Germán Ornes, Dominican Republic

Germán Ornes, editor and publisher of the daily El Caribe and an important figure in the development of the Inter American Press Association, was a staunch defender of press freedom in the Dominican Republic and the Americas for more than half a century.

Born on July 30, 1919, in Santo Domingo, Dominican Republican, Germán Emilio Ornes Coiscou studied law at the University of Santo Domingo before beginning his career in journalism in 1940 as a reporter for El Caribe.

As a young man, Ornes was in the vanguard of the fight against the authoritarian rule of the dictator, General Rafael Leonidas Trujillo Molina, who dominated the West Indian country by ruling personally from 1930 to 1947 and indirectly thereafter until his assassination in May 1961.

Barely escaping to Puerto Rico in 1955 after he was jailed and El Caribe confiscated by the Trujillo regime, Ornes never stopped opposing the dictatorship in his country. After living in exile in Puerto Rico, Cuba, and the United States, where he wrote for several publications, he returned to the Dominican Republic following Trujillo’s death in 1961 to become editor and publisher of El Caribe, quickly reestablishing the daily as the leading Dominican newspaper.

A champion of free speech and freedom of the press, Ornes was elected a member of the board of directors of the Inter American Press Association in 1962 and played an important role in the development of the hemispheric organization dedicated to defending press freedom throughout the Americas. He was IAPA’s president in 1978-1979, headed its Committee on Freedom of the Press and Information for several years, and also chaired other working committees within the Association.

Ornes was at the forefront of opposition to demands for a New World Information and Communication Order, which he identified as a serious threat to a free press. He was pivotal in drafting the Declaration of Chapultepec, which took its name from the IAPA Hemisphere Conference on Free Speech, held at Chapultepec Castle in Mexico City, in March 1994. Bringing together political leaders, journalists, writers, academics, constitutional lawyers, and private citizens from the Americas, the conference forged a document containing 10 principles necessary for a free press to be able to perform its essential role in a democracy. The Chapultepec Declaration, based on the concept that “no law or act of government may limit freedom of expression or of the press, whatever the medium,” has been endorsed by many heads of state and thousands of private citizens throughout the Americas.

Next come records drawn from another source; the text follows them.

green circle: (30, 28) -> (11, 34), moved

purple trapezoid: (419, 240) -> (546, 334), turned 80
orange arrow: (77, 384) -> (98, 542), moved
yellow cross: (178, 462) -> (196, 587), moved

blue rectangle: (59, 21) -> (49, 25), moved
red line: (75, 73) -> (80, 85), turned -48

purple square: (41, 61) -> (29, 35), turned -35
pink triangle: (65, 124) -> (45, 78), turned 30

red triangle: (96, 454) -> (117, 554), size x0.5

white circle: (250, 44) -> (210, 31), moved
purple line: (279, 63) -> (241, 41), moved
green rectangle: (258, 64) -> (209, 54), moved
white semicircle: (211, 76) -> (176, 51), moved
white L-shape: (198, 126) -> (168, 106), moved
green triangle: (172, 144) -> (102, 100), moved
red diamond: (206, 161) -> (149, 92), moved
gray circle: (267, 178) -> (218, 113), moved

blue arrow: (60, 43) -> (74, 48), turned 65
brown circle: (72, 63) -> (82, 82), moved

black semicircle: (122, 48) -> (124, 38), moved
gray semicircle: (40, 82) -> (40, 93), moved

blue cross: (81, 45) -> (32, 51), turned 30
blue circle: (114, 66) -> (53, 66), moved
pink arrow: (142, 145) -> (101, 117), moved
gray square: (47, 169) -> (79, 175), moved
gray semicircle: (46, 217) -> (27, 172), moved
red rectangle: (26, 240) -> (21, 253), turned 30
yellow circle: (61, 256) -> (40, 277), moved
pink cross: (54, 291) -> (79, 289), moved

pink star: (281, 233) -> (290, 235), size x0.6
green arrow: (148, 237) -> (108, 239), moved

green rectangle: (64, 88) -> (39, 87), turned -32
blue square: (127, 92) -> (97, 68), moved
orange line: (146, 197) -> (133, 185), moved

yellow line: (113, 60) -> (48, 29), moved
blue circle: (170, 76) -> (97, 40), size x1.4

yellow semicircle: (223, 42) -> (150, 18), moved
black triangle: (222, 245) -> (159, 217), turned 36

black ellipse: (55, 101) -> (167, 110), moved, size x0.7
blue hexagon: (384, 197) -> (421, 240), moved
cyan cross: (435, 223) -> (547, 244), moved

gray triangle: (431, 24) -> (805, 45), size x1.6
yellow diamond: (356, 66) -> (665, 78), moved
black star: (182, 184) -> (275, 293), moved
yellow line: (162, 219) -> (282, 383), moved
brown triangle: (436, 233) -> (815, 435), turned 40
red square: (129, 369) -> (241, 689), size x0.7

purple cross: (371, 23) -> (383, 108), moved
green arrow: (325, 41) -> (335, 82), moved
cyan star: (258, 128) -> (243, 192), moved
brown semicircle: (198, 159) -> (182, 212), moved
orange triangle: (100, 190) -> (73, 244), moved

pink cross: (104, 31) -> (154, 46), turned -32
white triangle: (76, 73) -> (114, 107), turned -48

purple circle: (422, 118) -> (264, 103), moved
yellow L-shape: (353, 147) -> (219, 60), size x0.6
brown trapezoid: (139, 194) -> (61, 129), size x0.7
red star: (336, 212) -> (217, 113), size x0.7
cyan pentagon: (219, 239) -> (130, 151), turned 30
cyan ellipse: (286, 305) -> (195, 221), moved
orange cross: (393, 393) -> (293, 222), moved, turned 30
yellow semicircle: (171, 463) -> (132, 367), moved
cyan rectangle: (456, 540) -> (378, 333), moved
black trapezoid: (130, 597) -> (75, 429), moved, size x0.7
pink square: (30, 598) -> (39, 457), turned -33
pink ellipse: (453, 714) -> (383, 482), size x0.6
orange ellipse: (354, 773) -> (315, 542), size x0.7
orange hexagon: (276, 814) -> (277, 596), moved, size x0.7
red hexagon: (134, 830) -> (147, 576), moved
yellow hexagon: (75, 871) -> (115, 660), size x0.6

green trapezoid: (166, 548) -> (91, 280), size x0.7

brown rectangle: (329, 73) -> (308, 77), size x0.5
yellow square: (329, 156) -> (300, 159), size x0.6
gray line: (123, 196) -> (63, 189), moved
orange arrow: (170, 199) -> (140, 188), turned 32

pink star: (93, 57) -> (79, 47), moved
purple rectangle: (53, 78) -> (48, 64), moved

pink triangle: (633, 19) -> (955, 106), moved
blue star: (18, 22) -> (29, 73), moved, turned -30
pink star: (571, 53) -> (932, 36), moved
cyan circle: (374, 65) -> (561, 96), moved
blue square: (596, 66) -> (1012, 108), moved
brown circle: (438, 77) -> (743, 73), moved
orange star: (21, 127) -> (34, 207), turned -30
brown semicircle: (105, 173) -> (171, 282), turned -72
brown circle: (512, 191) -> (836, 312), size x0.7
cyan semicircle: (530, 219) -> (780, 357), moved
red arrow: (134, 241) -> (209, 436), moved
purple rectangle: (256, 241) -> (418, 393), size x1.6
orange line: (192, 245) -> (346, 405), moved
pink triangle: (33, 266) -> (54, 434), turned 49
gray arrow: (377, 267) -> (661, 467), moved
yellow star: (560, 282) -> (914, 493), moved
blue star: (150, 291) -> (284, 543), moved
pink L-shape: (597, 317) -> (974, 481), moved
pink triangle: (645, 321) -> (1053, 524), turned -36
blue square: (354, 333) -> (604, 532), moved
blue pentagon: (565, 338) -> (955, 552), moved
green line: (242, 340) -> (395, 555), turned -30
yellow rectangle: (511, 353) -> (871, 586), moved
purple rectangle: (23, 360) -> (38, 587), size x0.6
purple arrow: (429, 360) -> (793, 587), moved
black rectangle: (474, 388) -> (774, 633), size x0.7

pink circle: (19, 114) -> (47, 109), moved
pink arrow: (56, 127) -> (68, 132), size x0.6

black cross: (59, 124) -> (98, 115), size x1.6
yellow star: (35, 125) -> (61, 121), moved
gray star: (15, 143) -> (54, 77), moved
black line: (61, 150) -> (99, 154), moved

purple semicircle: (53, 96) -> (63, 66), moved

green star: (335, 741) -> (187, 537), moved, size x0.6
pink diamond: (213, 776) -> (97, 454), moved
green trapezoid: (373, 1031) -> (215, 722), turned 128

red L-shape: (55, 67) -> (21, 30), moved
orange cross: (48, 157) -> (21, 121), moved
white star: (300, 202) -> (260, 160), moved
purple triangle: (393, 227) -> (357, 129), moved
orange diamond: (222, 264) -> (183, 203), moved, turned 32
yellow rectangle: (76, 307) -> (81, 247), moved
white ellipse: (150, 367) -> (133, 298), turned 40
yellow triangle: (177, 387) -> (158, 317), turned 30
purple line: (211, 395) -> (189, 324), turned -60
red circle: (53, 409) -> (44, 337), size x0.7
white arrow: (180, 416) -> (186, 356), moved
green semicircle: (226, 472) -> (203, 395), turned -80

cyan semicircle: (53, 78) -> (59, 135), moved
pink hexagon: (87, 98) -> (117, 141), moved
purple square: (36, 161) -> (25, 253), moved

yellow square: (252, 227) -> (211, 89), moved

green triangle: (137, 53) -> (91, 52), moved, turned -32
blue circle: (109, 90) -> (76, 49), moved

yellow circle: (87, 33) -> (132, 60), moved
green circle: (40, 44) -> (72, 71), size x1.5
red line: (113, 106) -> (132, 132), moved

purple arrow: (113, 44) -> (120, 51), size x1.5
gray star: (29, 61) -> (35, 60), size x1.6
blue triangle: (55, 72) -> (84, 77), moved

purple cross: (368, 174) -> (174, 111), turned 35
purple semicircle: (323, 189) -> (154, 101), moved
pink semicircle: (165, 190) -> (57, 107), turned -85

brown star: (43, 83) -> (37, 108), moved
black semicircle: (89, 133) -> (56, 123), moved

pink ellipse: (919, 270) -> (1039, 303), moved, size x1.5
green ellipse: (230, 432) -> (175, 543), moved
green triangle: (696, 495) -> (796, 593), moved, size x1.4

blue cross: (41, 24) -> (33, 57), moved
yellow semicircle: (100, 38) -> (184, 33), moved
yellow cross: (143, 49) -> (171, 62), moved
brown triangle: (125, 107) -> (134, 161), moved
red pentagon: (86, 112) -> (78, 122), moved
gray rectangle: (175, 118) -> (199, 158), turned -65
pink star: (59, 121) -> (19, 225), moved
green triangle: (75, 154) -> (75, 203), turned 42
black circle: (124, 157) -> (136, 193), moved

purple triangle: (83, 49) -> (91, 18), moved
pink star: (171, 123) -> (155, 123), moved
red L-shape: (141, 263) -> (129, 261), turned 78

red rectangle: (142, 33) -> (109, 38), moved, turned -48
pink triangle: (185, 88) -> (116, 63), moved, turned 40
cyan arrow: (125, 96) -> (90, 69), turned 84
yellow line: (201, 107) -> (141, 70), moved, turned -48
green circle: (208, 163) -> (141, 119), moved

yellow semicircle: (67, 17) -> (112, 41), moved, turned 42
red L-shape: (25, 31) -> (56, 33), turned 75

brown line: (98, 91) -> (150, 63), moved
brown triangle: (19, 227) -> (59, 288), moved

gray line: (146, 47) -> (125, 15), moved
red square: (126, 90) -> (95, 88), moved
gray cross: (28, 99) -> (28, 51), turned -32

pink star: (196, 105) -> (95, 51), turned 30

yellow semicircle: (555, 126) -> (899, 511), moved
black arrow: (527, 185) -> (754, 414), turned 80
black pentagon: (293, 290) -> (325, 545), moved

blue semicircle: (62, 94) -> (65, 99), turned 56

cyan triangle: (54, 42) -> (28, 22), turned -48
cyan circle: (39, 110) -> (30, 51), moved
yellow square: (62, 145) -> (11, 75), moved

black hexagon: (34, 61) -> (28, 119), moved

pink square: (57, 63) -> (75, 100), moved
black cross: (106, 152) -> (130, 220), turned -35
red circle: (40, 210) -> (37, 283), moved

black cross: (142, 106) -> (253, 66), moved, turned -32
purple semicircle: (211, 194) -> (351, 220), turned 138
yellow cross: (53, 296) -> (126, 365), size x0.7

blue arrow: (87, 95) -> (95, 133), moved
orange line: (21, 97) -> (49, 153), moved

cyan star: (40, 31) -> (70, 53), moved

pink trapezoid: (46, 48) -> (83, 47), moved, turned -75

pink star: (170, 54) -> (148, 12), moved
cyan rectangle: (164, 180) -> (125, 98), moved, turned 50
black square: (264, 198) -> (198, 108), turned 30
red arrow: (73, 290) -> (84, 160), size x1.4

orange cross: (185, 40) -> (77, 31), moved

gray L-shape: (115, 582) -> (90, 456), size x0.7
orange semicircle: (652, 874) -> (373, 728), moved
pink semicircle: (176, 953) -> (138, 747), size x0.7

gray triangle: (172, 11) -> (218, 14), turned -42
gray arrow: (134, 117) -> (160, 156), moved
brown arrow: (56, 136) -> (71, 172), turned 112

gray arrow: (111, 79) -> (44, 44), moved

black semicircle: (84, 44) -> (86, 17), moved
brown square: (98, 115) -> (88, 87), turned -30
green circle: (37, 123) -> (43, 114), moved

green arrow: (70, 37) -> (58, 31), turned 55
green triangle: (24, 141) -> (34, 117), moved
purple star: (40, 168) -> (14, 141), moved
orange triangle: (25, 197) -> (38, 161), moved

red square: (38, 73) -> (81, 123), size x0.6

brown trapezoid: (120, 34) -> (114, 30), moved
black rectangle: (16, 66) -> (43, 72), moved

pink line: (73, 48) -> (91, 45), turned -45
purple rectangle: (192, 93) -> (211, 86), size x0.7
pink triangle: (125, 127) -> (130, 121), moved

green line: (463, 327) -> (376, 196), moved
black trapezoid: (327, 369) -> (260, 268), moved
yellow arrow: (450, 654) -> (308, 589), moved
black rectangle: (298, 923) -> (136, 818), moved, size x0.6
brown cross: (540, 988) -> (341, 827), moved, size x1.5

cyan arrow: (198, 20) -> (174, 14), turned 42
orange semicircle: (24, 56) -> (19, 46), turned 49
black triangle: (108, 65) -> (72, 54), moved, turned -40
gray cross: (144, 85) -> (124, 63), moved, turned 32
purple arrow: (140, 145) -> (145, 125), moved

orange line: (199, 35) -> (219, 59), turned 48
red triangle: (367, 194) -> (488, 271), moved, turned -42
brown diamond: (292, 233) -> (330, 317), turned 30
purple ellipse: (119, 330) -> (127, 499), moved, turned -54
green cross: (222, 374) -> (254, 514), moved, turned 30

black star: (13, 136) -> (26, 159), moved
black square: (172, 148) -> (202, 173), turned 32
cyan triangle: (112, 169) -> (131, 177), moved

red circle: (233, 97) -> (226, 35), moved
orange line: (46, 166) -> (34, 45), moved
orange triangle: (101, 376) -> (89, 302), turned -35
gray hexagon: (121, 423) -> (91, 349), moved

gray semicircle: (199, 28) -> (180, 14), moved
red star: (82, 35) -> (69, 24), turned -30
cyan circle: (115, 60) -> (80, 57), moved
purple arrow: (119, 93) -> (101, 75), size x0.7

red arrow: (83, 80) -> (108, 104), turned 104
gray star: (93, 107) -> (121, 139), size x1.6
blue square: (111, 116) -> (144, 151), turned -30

After a lengthy illness, Ornes died on April 14, 1998, the same day El Caribe, the newspaper to which he dedicated his life, celebrated its 50th anniversary. Less than one month before his death, a high-level IAPA delegation traveled to Santo Domingo to confer on Ornes the title of honorary chairman of the Committee on Freedom of the Press and Information in recognition of his unceasing advocacy of press freedom in the Western hemisphere over more than five decades. “We mourn the loss of a dear colleague, teacher and friend, but we rejoice in having learned from him and fought alongside him against major violations of freedom of the press perpetrated by dictators throughout the hemisphere,” said IAPA President Oliver Clarke. “Certainly, we have lost a friend, but we will always cherish this giant of press freedom.”